## Source data:
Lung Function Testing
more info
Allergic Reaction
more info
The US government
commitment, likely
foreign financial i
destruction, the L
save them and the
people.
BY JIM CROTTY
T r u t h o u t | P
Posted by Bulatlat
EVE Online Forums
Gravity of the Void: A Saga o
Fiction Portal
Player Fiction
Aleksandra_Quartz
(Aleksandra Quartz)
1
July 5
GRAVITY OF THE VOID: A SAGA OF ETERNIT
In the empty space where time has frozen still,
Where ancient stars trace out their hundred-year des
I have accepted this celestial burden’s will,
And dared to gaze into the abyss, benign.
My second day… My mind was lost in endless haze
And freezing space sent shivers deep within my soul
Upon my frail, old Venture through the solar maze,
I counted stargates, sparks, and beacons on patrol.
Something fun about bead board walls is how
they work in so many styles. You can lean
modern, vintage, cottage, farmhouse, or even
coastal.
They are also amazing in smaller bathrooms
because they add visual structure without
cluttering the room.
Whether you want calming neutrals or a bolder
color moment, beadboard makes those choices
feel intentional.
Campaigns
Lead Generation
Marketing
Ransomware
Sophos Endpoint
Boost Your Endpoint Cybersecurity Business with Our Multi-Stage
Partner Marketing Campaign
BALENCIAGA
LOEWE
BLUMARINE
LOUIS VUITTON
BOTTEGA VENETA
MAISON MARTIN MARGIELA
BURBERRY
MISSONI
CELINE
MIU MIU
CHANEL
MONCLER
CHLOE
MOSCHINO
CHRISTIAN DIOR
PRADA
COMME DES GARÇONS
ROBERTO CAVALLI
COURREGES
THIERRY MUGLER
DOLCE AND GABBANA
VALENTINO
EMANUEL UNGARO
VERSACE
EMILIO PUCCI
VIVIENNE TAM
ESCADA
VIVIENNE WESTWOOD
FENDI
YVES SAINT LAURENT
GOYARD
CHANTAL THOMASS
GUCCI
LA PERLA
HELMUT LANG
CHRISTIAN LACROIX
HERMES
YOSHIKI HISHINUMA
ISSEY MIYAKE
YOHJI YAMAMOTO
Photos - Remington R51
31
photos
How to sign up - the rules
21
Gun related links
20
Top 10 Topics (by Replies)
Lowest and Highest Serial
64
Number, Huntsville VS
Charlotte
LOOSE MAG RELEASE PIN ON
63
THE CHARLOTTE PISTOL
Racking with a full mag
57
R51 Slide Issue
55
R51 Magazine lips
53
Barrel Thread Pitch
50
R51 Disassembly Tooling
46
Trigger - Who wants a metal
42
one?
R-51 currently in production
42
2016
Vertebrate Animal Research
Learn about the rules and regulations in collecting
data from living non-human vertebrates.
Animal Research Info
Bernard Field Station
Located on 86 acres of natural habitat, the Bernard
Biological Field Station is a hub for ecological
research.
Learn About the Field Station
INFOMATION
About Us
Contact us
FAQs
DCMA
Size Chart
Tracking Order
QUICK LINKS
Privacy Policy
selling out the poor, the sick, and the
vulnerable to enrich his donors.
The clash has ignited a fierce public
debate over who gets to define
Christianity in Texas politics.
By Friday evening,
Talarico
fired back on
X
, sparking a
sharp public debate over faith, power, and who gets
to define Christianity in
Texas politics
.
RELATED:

## Problem:
Where a line in the listing above includes the string "Learn", copy that line.

## Result of this task:
Learn about the rules and regulations in collecting
Learn About the Field Station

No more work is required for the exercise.